The team confirmed in a statement Sunday that the 25-year-old woman, who is still missing at sea, is Gainey’s daughter.
Gainey was with his three other children, Anna, Colleen and Steve, the statement from team president Pierre Boivin and communications vice-president Donald Beauchamp said.
“In respecting the privacy of Mr. Gainey and his family, the Canadiens will not issue any further comment at this time,” it said. “For the time being, Mr. Pierre Gauthier will manage the responsibilities of Mr. Gainey with the Canadiens.”

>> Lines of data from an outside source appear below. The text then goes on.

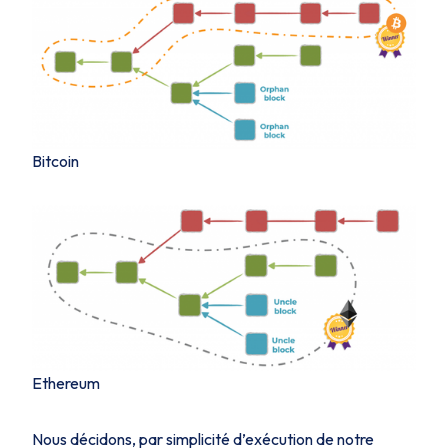
Bitcoin
Ethereum
Nous décidons, par simplicité d’exécution de notre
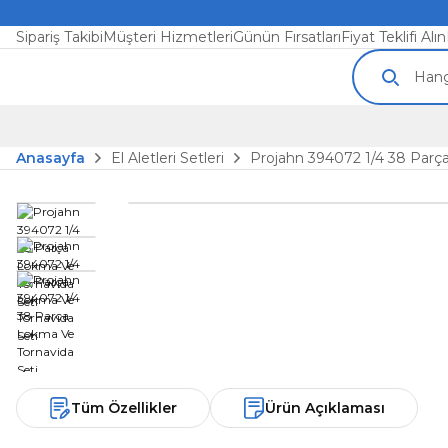
Sipariş Takibi
Müşteri Hizmetleri
Günün Fırsatları
Fiyat Teklifi Alın
Anasayfa
El Aletleri Setleri
Projahn 394072 1/4 38 Parç
Tüm Özellikler
Ürün Açıklaması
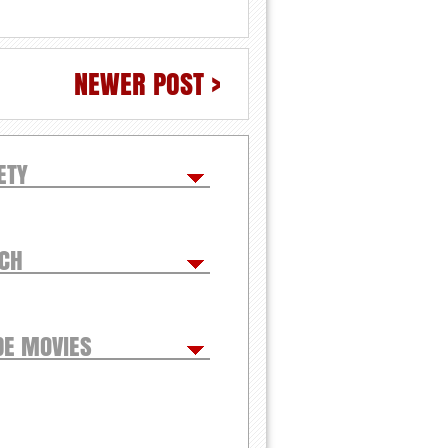
NEWER POST >
ETY
TCH
DE MOVIES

Gainey learned that the missing woman was his daughter on Saturday. Gauthier attended the Canadiens 3-2 shootout loss to Buffalo on Saturday night at the Bell Centre.

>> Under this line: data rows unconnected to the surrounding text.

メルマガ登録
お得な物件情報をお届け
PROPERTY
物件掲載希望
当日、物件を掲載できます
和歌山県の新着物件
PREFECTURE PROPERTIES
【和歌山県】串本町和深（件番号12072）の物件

Laura Gainey was on a tall ship, the Picton Castle, headed to Granada when she was swept overboard by a large wave at about 9:30 p.m. on Friday. Rescuers are searching for her off the U.S. coast.
The Canadiens players and coaches had a day off practice Sunday and were not available for comment.
Gainey lost his wife Cathy to a five-year battle with brain cancer in 1995, when she was 39.
Gainey, who turns 53 on Wednesday, is a former Canadiens captain who won five Stanley Cups from 1973 to 1989. He joined the Minnesota North Stars, now the Dallas Stars, as head coach in 1990 and added the GM title in 1992. His Stars won a Stanley Cup in 1999.
Steve Gainey, 27, was drafted in the third round by Dallas in 1997, but spent most of his career in the minors. He signed with the Phoenix Coyotes in 2005 and played 20 games last season. He is not playing this season.
In his NHL career, he has no goals and two assists in 33 games.